Foot and Ankle
Our physicians utilize the most current methods of diagnosis and treatments available for both common ailments and more serious injuries, focusing on the latest braces, orthotics, and medications prior to surgical intervention.
Before making any treatment recommendation, your foot and ankle specialist will carefully consider your age and activity level as well as the severity of your condition. If surgery is the most effective treatment option, we utilize minimally invasive techniques to minimize the strain on your body as well as your recovery time.
You can rest assured that our doctors offer the highest level of training and experience and provide exceptional care in treating any condition of the foot or ankle, from removing bunions to setting broken bones to complex reconstructions.

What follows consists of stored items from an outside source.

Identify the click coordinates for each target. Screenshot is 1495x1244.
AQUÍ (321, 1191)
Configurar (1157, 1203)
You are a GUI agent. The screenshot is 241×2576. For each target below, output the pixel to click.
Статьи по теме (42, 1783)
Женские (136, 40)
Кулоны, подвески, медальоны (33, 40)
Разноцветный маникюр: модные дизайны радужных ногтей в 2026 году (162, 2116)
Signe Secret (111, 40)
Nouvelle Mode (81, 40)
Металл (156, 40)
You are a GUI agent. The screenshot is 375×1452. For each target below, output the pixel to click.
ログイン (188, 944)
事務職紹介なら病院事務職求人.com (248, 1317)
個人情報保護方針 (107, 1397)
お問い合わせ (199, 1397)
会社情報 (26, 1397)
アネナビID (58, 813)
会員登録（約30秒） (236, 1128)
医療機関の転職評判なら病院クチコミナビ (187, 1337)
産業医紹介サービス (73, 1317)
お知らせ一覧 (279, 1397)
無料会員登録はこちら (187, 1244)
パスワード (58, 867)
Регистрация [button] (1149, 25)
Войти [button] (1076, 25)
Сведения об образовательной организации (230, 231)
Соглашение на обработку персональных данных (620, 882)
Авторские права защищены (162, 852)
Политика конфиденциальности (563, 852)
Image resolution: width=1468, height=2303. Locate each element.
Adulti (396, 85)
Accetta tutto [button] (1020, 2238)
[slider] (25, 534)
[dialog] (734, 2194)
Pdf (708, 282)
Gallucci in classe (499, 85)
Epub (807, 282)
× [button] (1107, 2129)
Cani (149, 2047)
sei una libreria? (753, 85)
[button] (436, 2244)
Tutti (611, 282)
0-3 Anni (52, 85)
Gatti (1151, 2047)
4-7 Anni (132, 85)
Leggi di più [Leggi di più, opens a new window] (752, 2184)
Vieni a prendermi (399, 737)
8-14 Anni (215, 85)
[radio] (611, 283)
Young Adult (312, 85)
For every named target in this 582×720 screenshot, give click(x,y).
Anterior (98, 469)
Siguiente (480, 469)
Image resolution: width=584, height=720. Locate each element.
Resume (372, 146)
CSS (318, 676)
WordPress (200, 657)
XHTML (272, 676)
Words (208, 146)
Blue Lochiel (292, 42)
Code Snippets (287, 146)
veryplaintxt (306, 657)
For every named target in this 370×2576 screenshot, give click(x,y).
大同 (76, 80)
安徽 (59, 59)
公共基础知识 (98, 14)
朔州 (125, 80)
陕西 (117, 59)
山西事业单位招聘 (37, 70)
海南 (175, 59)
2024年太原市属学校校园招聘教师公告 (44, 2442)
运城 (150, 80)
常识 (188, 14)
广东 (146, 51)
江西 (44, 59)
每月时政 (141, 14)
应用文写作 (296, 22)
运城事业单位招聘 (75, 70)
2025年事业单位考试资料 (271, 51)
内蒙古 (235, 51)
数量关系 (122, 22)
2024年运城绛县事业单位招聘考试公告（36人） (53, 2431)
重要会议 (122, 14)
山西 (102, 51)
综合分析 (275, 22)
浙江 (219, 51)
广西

In order to make your treatment as comfortable and convenient as possible, we provide all the services you need to treat your condition in one location: digital x-rays and images through our Midwest Imaging at OCI and physical therapy through Midwest Rehab at OCI.
Common procedures performed at OCI:
- Arthritis & deformity of ankle
- Painful feet
- Forefoot and hindfoot deformities
- Sports injuries (sprains and fractures)
- and fractures)
- Trigger fingers
Ankle arthroscopy: Arthroscopic surgery is the least invasive form of surgery and is normally performed as an outpatient procedure. Arthroscopic surgery utilizes a small camera (an arthroscope) inserted through a tiny incision into the affected area in your ankle that sends visuals to a monitor. The surgeon, guided by the images on the screen, uses very thin surgical instruments to make any necessary repairs. Unlike standard, open surgery, the tiny incision left by arthroscopic surgery often leaves no scar.
Arthroscopic ankle fusion: Minimally invasive fusion surgery takes the two bones that form the ankle joint in the foot and fuse them together to form a single bone. Cartilage between the bones is removed and the bones are held together with screws or a combination of screws and plates so the bones don’t move. The body slowly grows new bone between the connected bones. When healed, pain will be reduced, but motion will be limited. The joints near the ankle will take over in providing an up and down motion.
Ankle replacement: An ankle replacement is done to help a patient maintain mobility in the ankle joint. It is most often done for someone who has severe problems with other joints around the ankle or has had a fusion surgery on the other leg or within the same foot. The newest generation of ankle replacement implants are showing great promise but haven’t been used long enough to establish how long they will last.
Flatfoot correction: The most common treatment for flatfoot is an orthotic—a shoe insert that can be purchased at a sporting goods store or custom-molded for a perfect fit. Orthotics will support the foot and help reduce the risk of tendonitis. A doctor will recommend the right type of orthotic depending on your specific symptoms and the underlying cause of those symptoms.
Fracture repair of ankles and feet: Most broken bones are fixed in position and braced until they are strong enough to bear weight. Casts and splints are traditionally used to support fractures. Because we can now perform minimally invasive surgery with improved materials that are not only strong and flexible enough to support bones but also compatible with the body so they cause no allergic reactions, we may recommend using fixations such as wires, plates, pins, rods or screws inside the body to repair fractures.